A range of adverse health effects

Ms Immig says that a 2019 systematic review of the health impacts of waste incinerators published in the Australia and New Zealand Journal of Public Health concluded: ‘A range of adverse health effects were identified, including significant associations with some neoplasia, congenital anomalies, infant deaths and miscarriage, but not for other diseases. Ingestion was the dominant exposure pathway for the public’.

‘Perhaps the NSW Government’s thinking is that since the Northern Rivers has relatively clean air, polluting it by burning Sydney’s waste won’t make much difference. But it will,’ points our Ms Immig.

‘Waste incinerators cost hundreds of millions of dollars to build, and councils are contracted to supply waste to them for decades, which means decades of pollution contaminating our air, soil, water, food and ecosystems. Exposure to persistent and cumulative pollutants like dioxins and heavy metals is never safe locally or globally.’

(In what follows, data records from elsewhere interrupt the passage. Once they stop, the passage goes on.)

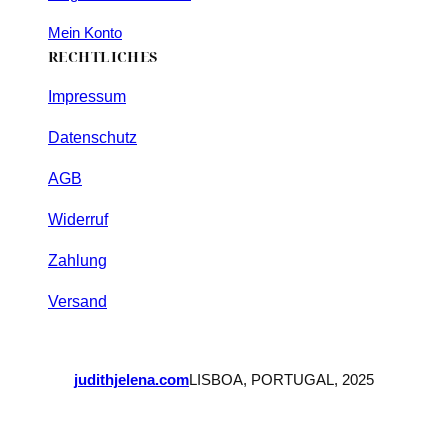
Mein Konto
RECHTLICHES
Impressum
Datenschutz
AGB
Widerruf
Zahlung
Versand
judithjelena.com
LISBOA, PORTUGAL, 2025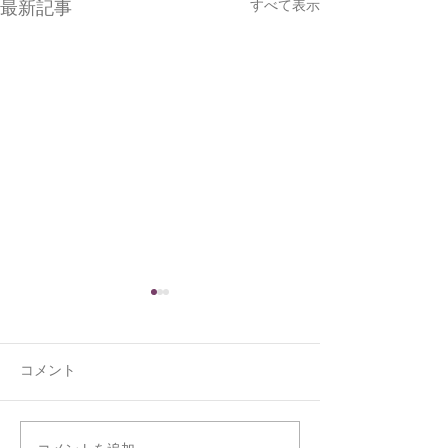
すべて表示
最新記事
コメント
くうの新しい寝床
ジョウビタキと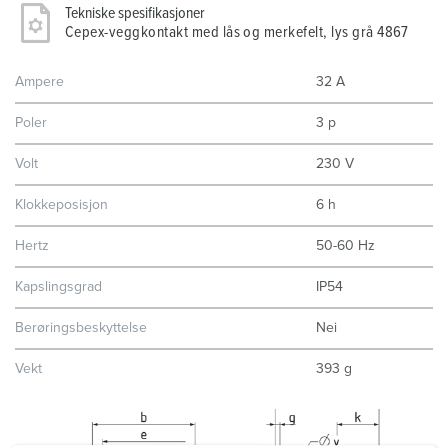
Tekniske spesifikasjoner
Cepex-veggkontakt med lås og merkefelt, lys grå 4867
Ampere
32 A
Poler
3 p
Volt
230 V
Klokkeposisjon
6 h
Hertz
50-60 Hz
Kapslingsgrad
IP54
Berøringsbeskyttelse
Nei
Vekt
393 g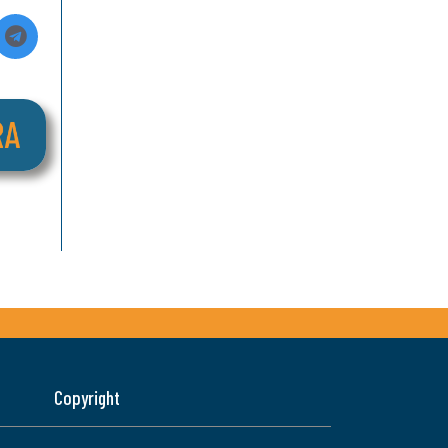
Copyright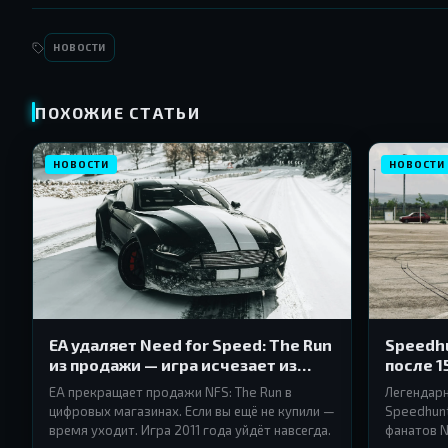
НОВОСТИ
ПОХОЖИЕ СТАТЬИ
НОВОСТИ
НОВОСТИ
EA удаляет Need for Speed: The Run
Speedhu
из продажи — игра исчезает из
после 1
Origin и EA App
EA прекращает продажи NFS: The Run в
Легендар
цифровых магазинах. Если вы ещё не купили —
Speedhunt
время уходит. Игра 2011 года уйдёт навсегда.
фанатов N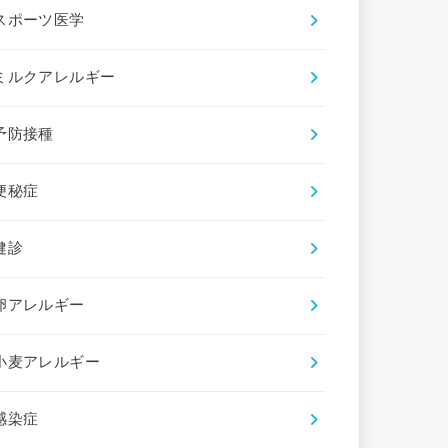
スポーツ医学
ミルクアレルギー
予防接種
便秘症
健診
卵アレルギー
小麦アレルギー
感染症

Burning waste creates clean, renewable energy – not

Ms Immig says that it’s important to understand incinerators are essentially a waste disposal system and not a genuine source of renewable energy or part of the circular economy.

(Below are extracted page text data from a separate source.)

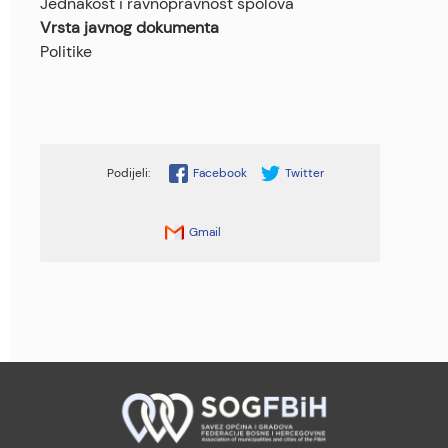
Jednakost i ravnopravnost spolova
Vrsta javnog dokumenta
Politike
Facebook
Twitter
Gmail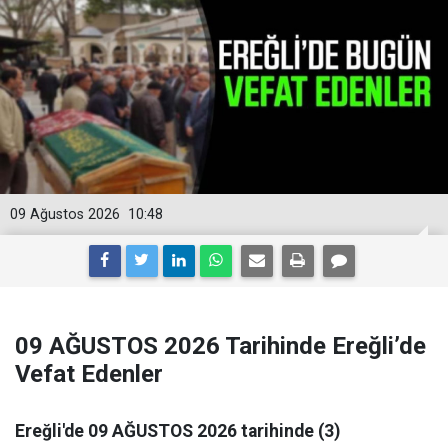
09 Ağustos 2026
10:48
09 AĞUSTOS 2026 Tarihinde Ereğli’de
Vefat Edenler
Ereğli'de 09 AĞUSTOS 2026 tarihinde (3)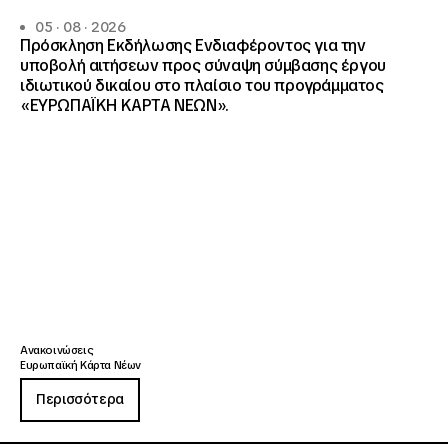
05 · 08 · 2026
Πρόσκληση Εκδήλωσης Ενδιαφέροντος για την
υποβολή αιτήσεων προς σύναψη σύμβασης έργου
ιδιωτικού δικαίου στο πλαίσιο του προγράμματος
«ΕΥΡΩΠΑΪΚΗ ΚΑΡΤΑ ΝΕΩΝ».
Ανακοινώσεις
Ευρωπαϊκή Κάρτα Νέων
Περισσότερα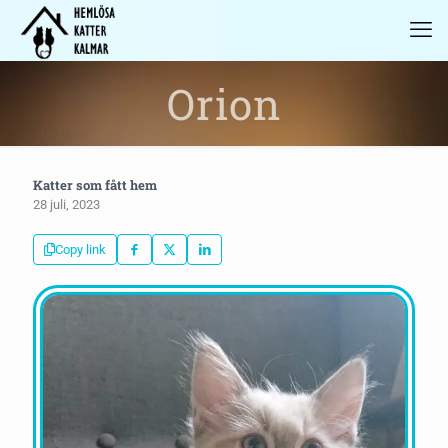
Orion
Katter som fått hem
28 juli, 2023
Copy link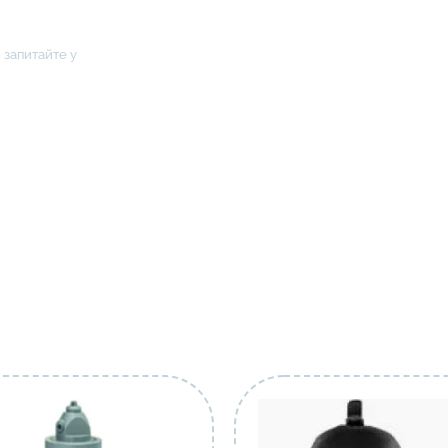
 запитайте у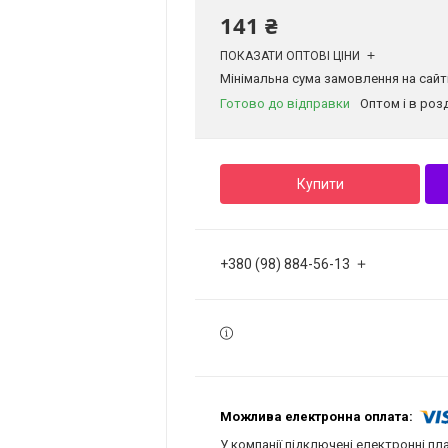
141 ₴
ПОКАЗАТИ ОПТОВІ ЦІНИ
Мінімальна сума замовлення на сайті
Готово до відправки
Оптом і в роз
Купити
+380 (98) 884-56-13
У компанії підключені електронні пл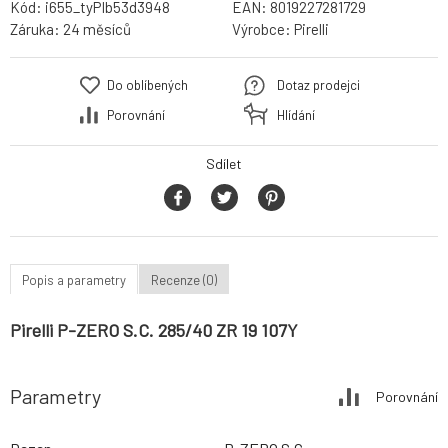
Kód:
i655_tyPIb53d3948
EAN:
8019227281729
Záruka:
24 měsíců
Výrobce:
Pirelli
Do oblíbených
Dotaz prodejci
Porovnání
Hlídání
Sdílet
Popis a parametry
Recenze (0)
Pirelli P-ZERO S.C. 285/40 ZR 19 107Y
Parametry
Porovnání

‘Yes, they do create comparatively small amounts of energy, but you need to assess the whole process to understand the energy is neither clean nor renewable. Energy generated from burning waste is one of the dirtiest forms of energy around and the most expensive,’ she said.

‘While we citizens have been beavering away minimising waste and separating our recycling, the global plastics industry has grown enormously and now contaminates every corner of the planet with its products. Waste incinerators are great for burning plastic and incinerators are the plastic industry’s ticket to keep extracting and making more plastic.

‘If you remove organics and recyclable materials from waste streams, what’s left is largely non-recyclable mixed plastics. Plastics are made from petrochemical fossil fuels so once they’re burnt their embodied energy is gone forever.  This is not “renewable” energy unless your idea of renewable is that you keep extracting oil and making more plastic.

Humans are trashy

‘Nature doesn’t waste. Waste is fundamentally a human design problem. It’s an artefact of a linear resource extraction and a disposal mindset. Waste incineration dressed up as “renewable energy” is not part of our climate constrained future. We need to revolutionise the way we use finite resources and urgently adopt Zero Waste policies that drive re-design, re-use and recycling within a circular economy.’

The Zero Waste Australia website has an interactive map that shows the current 17 waste incinerator projects operating already and including those planned for Australia. 

The webpage explains how these facilities combined will burn 3,909,500 million tonnes of waste every year. This will contribute more than four million tonnes of greenhouse gases into the atmosphere every year, representing a major climate pollution threat for Australia.